Last Shabbat afternoon, members of our kehilla sat in the sanctuary at JCC Camp Hoover. All around us, wherever we gazed, the bright sunlight danced across strong tree trunks as their green leaves fluttered in the gentle breeze of a “picture perfect” Shabbat afternoon in central Ohio. A full congregation of attentive people populated the benches of this glorious sanctuary, having gathered to celebrate the efforts of a young man ~ a bright light in our kehilla for more than a decade ~ who was affirming his commitment to his inheritance as a link in the chain of Jewish wisdom tradition.
As a member of b’nei Yisrael (children of Israel), a term used to describe our People repeatedly throughout Torah, I blessed Max to always take seriously his birthright as a “God-wrestler” (the meaning of the name Yisra-El, given to Jacob and his descendants) ~ one who wrestles with what it means to have a connection with the Sacred; one who studies the texts and thoughts of Judaism and all writings and ideas with a curious, imaginative, and discerning intellect and an open heart.
When Max read from Parashat Re’eh (at a Shabbat mincha/afternoon service we get a taste of Torah of the week to come), he began with these words:
רְאֵ֗ה אָנֹכִ֛י נֹתֵ֥ן לִפְנֵיכֶ֖ם הַיּ֑וֹם בְּרָכָ֖ה וּקְלָלָֽה׃
See, this day I set before you blessing and curse: – Dev. 11:26
At that moment, few, if any, of us had on our minds the unfolding events that were occurring in Charlottesville, Virginia. Some of us (myself included) were so deeply inside of Shabbat that the news had not yet reached us … However, I suspect none of us were prepared for what we would see (re’eh) unfold in our country this week.
It is important to note that the events in Charlottesville, heinous and vile, are not unusual in our country where people of color are more likely to be shot by police, Muslims and Sikhs are targeted in their places of worship and on the streets, Jews in Montana and elsewhere are leafleted by neo-Nazis, trans students are bullied and don’t have a safe place to use the toilet, immigrants are beaten in parking lots, and migrant workers are held in trucks. Charlottesville is NOT worse or more shocking than the long history of racist, homo- and trans-phobic, anti-Semitic, anti-immigrant, anti-Muslim speech and violence that has been the ugly underbelly of our American democracy. Charlottesville IS a manifestation of White Supremacist ideology emboldened by those who hold positions of great power in our government and who were elected as a result of a toxic combination of anger and apathy.

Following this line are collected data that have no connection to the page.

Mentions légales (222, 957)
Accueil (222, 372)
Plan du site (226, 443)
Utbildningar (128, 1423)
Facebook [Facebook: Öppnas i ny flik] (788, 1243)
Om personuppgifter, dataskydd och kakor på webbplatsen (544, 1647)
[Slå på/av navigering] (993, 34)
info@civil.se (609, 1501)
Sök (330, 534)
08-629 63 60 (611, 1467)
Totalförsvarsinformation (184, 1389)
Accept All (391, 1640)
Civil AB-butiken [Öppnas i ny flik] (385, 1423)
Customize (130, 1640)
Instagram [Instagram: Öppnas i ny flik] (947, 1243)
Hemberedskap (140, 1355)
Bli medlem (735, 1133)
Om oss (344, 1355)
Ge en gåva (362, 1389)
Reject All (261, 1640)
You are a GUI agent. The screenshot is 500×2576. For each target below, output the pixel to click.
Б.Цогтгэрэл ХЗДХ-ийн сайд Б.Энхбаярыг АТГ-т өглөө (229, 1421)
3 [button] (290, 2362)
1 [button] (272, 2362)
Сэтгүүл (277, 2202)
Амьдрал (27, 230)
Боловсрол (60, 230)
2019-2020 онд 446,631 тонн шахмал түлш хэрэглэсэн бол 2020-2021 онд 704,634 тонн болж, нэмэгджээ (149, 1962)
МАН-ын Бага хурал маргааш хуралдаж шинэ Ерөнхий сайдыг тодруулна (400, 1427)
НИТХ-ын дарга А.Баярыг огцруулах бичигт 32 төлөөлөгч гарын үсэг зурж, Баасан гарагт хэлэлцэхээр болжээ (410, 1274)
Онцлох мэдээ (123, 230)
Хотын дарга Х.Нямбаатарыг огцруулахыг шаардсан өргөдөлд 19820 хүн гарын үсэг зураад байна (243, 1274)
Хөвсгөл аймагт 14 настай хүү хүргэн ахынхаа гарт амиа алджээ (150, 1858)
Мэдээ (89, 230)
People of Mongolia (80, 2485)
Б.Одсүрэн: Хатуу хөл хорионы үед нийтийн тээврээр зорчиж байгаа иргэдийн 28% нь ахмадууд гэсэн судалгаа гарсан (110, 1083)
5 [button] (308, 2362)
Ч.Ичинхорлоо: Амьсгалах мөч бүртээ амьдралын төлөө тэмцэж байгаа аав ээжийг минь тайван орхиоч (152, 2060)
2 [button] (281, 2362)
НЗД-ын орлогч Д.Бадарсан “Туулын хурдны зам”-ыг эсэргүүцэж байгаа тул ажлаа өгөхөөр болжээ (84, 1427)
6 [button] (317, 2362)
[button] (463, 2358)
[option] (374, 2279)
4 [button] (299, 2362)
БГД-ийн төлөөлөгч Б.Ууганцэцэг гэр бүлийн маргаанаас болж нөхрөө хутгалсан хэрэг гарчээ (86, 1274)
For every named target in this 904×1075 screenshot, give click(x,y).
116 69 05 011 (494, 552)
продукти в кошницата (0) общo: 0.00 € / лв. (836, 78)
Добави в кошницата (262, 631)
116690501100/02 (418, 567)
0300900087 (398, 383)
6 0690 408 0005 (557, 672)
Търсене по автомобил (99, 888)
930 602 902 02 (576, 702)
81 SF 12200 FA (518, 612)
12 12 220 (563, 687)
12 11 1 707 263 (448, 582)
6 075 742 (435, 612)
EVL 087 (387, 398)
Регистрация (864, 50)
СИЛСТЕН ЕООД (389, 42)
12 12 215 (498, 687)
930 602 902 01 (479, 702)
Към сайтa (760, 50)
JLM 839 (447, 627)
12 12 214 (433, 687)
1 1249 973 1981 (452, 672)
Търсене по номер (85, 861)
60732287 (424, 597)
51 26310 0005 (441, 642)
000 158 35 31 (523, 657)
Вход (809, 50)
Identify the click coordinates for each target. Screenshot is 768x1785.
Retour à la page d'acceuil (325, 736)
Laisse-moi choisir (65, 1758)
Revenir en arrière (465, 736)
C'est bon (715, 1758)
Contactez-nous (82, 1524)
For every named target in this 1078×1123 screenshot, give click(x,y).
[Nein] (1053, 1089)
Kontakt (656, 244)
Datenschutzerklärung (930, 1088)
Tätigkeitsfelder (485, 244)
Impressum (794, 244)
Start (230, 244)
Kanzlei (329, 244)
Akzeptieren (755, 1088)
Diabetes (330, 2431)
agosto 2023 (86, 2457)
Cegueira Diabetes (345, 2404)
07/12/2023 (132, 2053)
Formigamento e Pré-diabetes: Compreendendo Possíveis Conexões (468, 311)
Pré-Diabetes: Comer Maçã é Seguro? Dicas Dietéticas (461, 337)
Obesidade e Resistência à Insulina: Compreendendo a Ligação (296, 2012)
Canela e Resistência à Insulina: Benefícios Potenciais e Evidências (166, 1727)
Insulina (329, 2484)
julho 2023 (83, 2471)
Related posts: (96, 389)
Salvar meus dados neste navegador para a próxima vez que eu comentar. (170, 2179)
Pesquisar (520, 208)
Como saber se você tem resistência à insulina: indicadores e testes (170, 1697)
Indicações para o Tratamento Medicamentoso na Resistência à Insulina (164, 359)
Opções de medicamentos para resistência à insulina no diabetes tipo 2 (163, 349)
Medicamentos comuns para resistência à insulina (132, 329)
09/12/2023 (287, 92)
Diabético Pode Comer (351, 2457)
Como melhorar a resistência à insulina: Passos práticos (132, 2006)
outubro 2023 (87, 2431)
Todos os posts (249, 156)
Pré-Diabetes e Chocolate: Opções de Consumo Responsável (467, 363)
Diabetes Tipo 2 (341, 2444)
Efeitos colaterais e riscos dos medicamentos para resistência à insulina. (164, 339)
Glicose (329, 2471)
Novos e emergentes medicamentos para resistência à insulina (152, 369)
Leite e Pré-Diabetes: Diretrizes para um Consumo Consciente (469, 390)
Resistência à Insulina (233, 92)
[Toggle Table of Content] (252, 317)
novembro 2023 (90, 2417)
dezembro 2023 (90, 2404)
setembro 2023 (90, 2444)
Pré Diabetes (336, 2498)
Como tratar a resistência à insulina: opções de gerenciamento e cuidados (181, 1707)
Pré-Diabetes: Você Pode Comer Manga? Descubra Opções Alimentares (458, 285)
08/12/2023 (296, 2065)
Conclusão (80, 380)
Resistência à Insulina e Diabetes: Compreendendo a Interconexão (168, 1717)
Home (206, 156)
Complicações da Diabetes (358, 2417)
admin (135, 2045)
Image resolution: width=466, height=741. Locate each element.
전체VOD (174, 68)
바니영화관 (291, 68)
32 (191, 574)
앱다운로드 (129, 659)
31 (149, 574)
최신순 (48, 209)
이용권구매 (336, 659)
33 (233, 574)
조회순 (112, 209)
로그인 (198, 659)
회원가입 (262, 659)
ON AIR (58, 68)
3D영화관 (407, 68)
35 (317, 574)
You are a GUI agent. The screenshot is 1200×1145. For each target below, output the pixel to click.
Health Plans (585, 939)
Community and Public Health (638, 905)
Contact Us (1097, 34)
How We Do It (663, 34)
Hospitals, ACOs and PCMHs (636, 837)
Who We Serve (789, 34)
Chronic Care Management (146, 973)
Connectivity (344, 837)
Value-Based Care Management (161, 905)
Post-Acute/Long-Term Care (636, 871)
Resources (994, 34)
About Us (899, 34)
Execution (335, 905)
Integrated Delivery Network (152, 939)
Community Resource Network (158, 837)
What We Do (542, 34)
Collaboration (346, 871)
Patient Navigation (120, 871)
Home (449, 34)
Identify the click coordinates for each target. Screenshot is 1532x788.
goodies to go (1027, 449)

My work as a Jewish spiritual leader with a multi-faith agenda of serving ALL people teaches me that the “Oppression Olympics” has no place in a world where we need to build broad coalitions to bring justice, hope, compassion, civility, and even love to the fore. And, we cannot forget that the oppression in this country includes those we currently see as our enemies – those who join in with the hate-mongering of White Supremacist ideology because they don’t see other ways toward empowerment, voice, and a sense of hope.
This Shabbat, as we really settle into the words of Parshat Re’eh, I encourage us take the opening words of this parsha into our hearts in a bit more creative way than your TaNaKh or Bible might show them. I offer this:
Behold … there is before us blessing and curse. When we turn away from that which is sacred, from ways that are just, from ways of living in right relationship with one another, we turn away from the Source of Blessing, from that sacredness within us that is our connection to the One. In so doing, we choose curse.
Let us choose blessing.
May we each find the Shalom ~ the peace, and self-care, and nourishment, and light, and love we need to move forward to SEE the blessing and to find the Holy in our lives. May we be blessed, this Shabbat, to find ourselves a sanctuary ~ in our homes, our yards, in a synagogue, church, mosque, park, or in the woods … And from there, may we connect with the Sacred and begin the difficult and important work of turning curses into blessings.
Working as part of the 8-student chevre (team of friends) that crafted the letter signed by an ever-growing number of our student body was a time-consuming and extremely cathartic process in a week where communal process, thoughtfulness, passion, compassionate disagreement, kindness, and deep caring were the perfect balm to dismay, disgust, deep sadness, and the work of providing spiritual support to those in need. I encourage you to reach out to others in our community and in other communities and find processes that provide your antidote to despair and I remind you that I am available to provide pastoral care and presence as we move forward.